* [Data records]:
▽
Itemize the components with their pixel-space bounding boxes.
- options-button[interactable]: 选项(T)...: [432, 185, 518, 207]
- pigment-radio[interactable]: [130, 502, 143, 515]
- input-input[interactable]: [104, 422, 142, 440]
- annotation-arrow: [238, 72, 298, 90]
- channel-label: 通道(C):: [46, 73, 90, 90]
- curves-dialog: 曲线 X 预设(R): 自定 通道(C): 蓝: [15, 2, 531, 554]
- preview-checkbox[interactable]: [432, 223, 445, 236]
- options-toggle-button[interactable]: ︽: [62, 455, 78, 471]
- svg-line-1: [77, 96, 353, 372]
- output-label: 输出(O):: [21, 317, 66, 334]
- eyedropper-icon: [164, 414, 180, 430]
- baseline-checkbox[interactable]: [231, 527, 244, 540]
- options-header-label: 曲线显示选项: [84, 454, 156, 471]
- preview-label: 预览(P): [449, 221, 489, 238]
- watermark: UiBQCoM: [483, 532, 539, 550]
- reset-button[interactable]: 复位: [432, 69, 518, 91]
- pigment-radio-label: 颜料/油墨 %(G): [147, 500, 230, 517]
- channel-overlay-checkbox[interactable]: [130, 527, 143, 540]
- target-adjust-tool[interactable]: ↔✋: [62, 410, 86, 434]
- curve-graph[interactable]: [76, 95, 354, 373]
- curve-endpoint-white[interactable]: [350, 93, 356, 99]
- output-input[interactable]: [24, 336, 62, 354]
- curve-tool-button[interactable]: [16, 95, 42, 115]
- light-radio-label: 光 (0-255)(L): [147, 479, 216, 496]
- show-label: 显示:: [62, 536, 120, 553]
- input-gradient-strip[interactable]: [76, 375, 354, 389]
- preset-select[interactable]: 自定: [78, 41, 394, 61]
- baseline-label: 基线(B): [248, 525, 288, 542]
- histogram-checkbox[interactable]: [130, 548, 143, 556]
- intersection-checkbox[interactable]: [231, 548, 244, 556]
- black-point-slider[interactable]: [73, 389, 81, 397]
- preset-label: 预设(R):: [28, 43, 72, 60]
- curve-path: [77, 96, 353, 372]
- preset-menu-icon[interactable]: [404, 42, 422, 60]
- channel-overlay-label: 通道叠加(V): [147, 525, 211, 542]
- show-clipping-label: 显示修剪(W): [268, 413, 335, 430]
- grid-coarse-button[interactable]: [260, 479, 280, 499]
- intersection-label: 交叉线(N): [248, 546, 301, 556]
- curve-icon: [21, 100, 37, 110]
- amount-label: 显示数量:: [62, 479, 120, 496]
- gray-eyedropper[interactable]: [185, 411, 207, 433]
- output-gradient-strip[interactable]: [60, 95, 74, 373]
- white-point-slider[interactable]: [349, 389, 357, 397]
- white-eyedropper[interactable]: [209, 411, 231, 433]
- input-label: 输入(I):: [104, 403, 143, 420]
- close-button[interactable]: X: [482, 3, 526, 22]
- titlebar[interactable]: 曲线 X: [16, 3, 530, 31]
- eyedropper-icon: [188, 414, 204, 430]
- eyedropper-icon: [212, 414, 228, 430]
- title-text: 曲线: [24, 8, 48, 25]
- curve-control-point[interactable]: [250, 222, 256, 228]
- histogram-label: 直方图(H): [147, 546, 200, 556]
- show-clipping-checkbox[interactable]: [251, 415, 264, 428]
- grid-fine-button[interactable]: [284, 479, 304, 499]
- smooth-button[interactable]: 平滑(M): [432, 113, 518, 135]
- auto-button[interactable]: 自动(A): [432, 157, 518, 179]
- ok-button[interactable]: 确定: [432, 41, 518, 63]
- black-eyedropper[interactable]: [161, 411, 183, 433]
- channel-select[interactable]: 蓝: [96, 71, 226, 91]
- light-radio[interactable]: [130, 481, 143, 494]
△
* [Task objective]: Exact repetition of every record is required.

* [Reply]:
Itemize the components with their pixel-space bounding boxes.
- options-button[interactable]: 选项(T)...: [432, 185, 518, 207]
- pigment-radio[interactable]: [130, 502, 143, 515]
- input-input[interactable]: [104, 422, 142, 440]
- annotation-arrow: [238, 72, 298, 90]
- channel-label: 通道(C):: [46, 73, 90, 90]
- curves-dialog: 曲线 X 预设(R): 自定 通道(C): 蓝: [15, 2, 531, 554]
- preview-checkbox[interactable]: [432, 223, 445, 236]
- options-toggle-button[interactable]: ︽: [62, 455, 78, 471]
- svg-line-1: [77, 96, 353, 372]
- output-label: 输出(O):: [21, 317, 66, 334]
- eyedropper-icon: [164, 414, 180, 430]
- baseline-checkbox[interactable]: [231, 527, 244, 540]
- options-header-label: 曲线显示选项: [84, 454, 156, 471]
- preview-label: 预览(P): [449, 221, 489, 238]
- watermark: UiBQCoM: [483, 532, 539, 550]
- reset-button[interactable]: 复位: [432, 69, 518, 91]
- pigment-radio-label: 颜料/油墨 %(G): [147, 500, 230, 517]
- channel-overlay-checkbox[interactable]: [130, 527, 143, 540]
- target-adjust-tool[interactable]: ↔✋: [62, 410, 86, 434]
- curve-graph[interactable]: [76, 95, 354, 373]
- curve-endpoint-white[interactable]: [350, 93, 356, 99]
- output-input[interactable]: [24, 336, 62, 354]
- curve-tool-button[interactable]: [16, 95, 42, 115]
- light-radio-label: 光 (0-255)(L): [147, 479, 216, 496]
- show-label: 显示:: [62, 536, 120, 553]
- input-gradient-strip[interactable]: [76, 375, 354, 389]
- preset-select[interactable]: 自定: [78, 41, 394, 61]
- baseline-label: 基线(B): [248, 525, 288, 542]
- histogram-checkbox[interactable]: [130, 548, 143, 556]
- intersection-checkbox[interactable]: [231, 548, 244, 556]
- black-point-slider[interactable]: [73, 389, 81, 397]
- preset-label: 预设(R):: [28, 43, 72, 60]
- curve-path: [77, 96, 353, 372]
- preset-menu-icon[interactable]: [404, 42, 422, 60]
- channel-overlay-label: 通道叠加(V): [147, 525, 211, 542]
- show-clipping-label: 显示修剪(W): [268, 413, 335, 430]
- grid-coarse-button[interactable]: [260, 479, 280, 499]
- intersection-label: 交叉线(N): [248, 546, 301, 556]
- curve-icon: [21, 100, 37, 110]
- amount-label: 显示数量:: [62, 479, 120, 496]
- gray-eyedropper[interactable]: [185, 411, 207, 433]
- output-gradient-strip[interactable]: [60, 95, 74, 373]
- white-point-slider[interactable]: [349, 389, 357, 397]
- white-eyedropper[interactable]: [209, 411, 231, 433]
- input-label: 输入(I):: [104, 403, 143, 420]
- close-button[interactable]: X: [482, 3, 526, 22]
- titlebar[interactable]: 曲线 X: [16, 3, 530, 31]
- eyedropper-icon: [188, 414, 204, 430]
- eyedropper-icon: [212, 414, 228, 430]
- title-text: 曲线: [24, 8, 48, 25]
- curve-control-point[interactable]: [250, 222, 256, 228]
- histogram-label: 直方图(H): [147, 546, 200, 556]
- show-clipping-checkbox[interactable]: [251, 415, 264, 428]
- grid-fine-button[interactable]: [284, 479, 304, 499]
- smooth-button[interactable]: 平滑(M): [432, 113, 518, 135]
- auto-button[interactable]: 自动(A): [432, 157, 518, 179]
- ok-button[interactable]: 确定: [432, 41, 518, 63]
- black-eyedropper[interactable]: [161, 411, 183, 433]
- channel-select[interactable]: 蓝: [96, 71, 226, 91]
- light-radio[interactable]: [130, 481, 143, 494]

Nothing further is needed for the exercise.